The Cupertino, California-based tech giant made the comments at a brevity Friday, a day following it revealed unused features for iCloud, Messages and Siri to combat the spread of sexually exact images of children. The company reiterated that it does not scan the device owner’s entire photo library for offensive images, but instead uses encryption to compare the images to a known database provided by the National Center for Missing and Exploited Children.
Some privacy advocates and security researchers were concerned following Apple announced that the company would erase a user’s entire photo collection; Instead, the company uses an on-device algorithm to detect sexually exact images. Apple said it will only manually review offensive photos from a user’s device if the algorithm finds a positive number of them. The company also said it could tweak the algorithm over time.
Apple said it’s not breaking end-to-end encryption with a unused feature in the Messages app that analyzes photos sent to and from a child’s iPhone for exact material, and the company won’t be competent to access a user’s messages. When asked at the briefing if the unused tools unkind the company will add end-to-end encryption to iCloud storage backups, Apple said it would not comment on coming plans. End-to-end encryption, the strictest form of privacy, allows only the sender and receiver to see the message sent between them.
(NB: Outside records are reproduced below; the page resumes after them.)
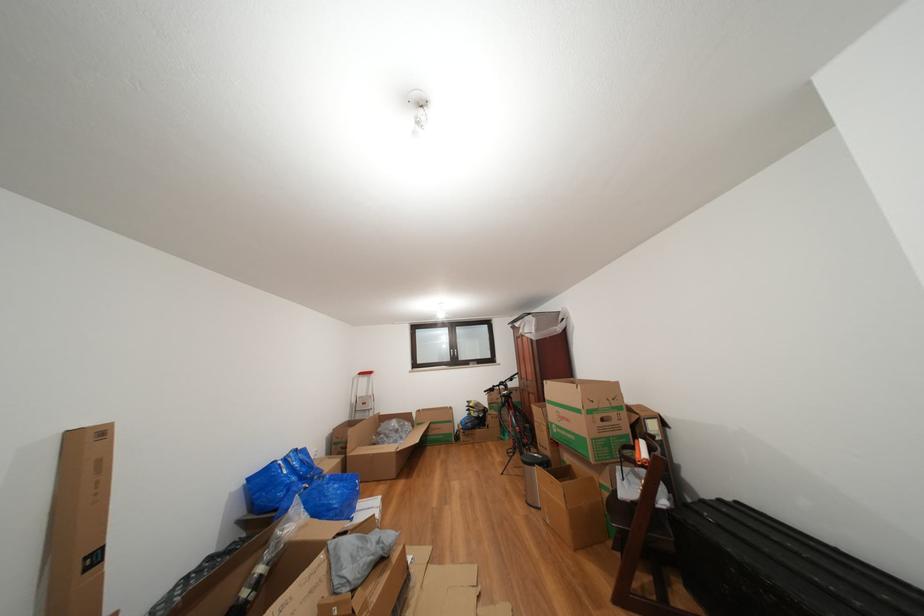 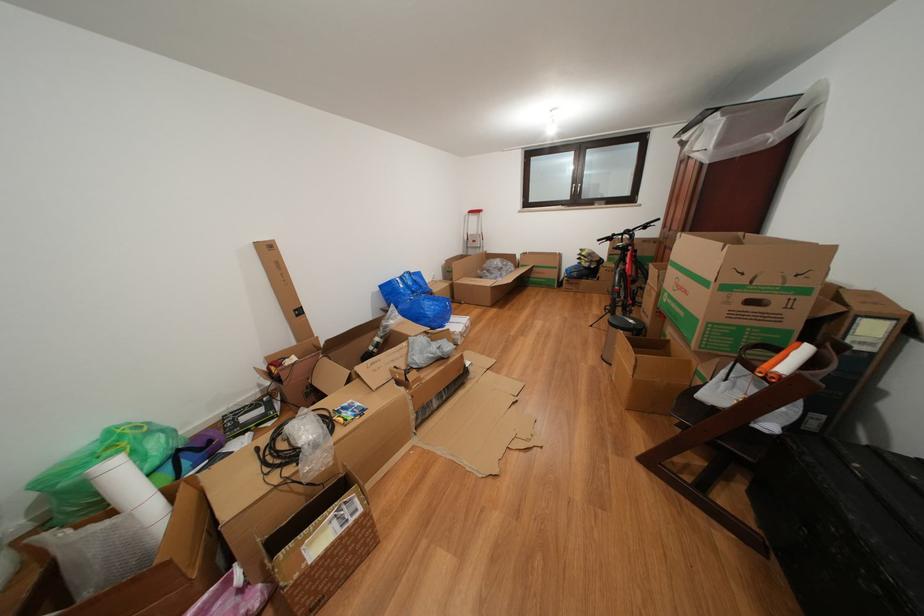 Locate, in the second image, the point that corresponds to [456,365] in the first image.

(576, 203) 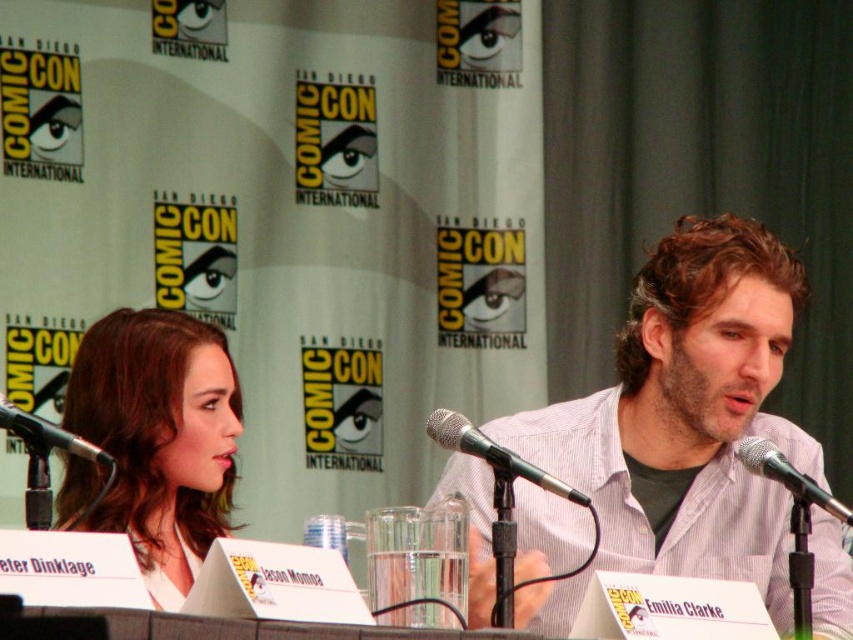 Question: Which of these objects is positioned farthest from the black metallic microphone at center?

Choices:
 (A) black metallic microphone at left
 (B) metallic silver microphone at center

Answer: (A)

Question: Can you confirm if smooth brown hair at center is positioned to the right of metallic silver microphone at center?

Choices:
 (A) yes
 (B) no

Answer: (B)

Question: Which object is farther from the camera taking this photo?

Choices:
 (A) black metallic microphone at left
 (B) black metallic microphone at center

Answer: (B)

Question: Does black metallic microphone at center appear on the right side of black metallic microphone at left?

Choices:
 (A) yes
 (B) no

Answer: (A)

Question: Is gray striped shirt at center below metallic silver microphone at center?

Choices:
 (A) no
 (B) yes

Answer: (B)

Question: Which of the following is the closest to the observer?

Choices:
 (A) smooth brown hair at center
 (B) black metallic microphone at center
 (C) metallic silver microphone at center
 (D) gray striped shirt at center

Answer: (B)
The Electronic Frontier Foundation said Thursday that Apple is opening a back door to highly-connected privacy features for users who use the unused tools. “It is impossible to build a client-side scanning system that can only be used for sexually exact images sent or received by children,” the EFF said in a post on its website. “As a result, even well-intentioned efforts to build such a system will burst key promises of messenger encryption itself and begin the door to broader abuses.”
Apple said the system had been in development for years and was not designed for governments to monitor citizens. Apple said the system is only available in the US, and only works if the user has enabled iCloud Photos.
Dan Boone, the crypto researcher who was tapped by Apple to support the project, defended the unused tools.
“This issue affects many cloud service providers,” he said. Some cloud service providers address this issue by scanning photos uploaded to the cloud. Apple chose to invest in a more complicated system that provides the alike functionality, but does so without its servers looking at every image.”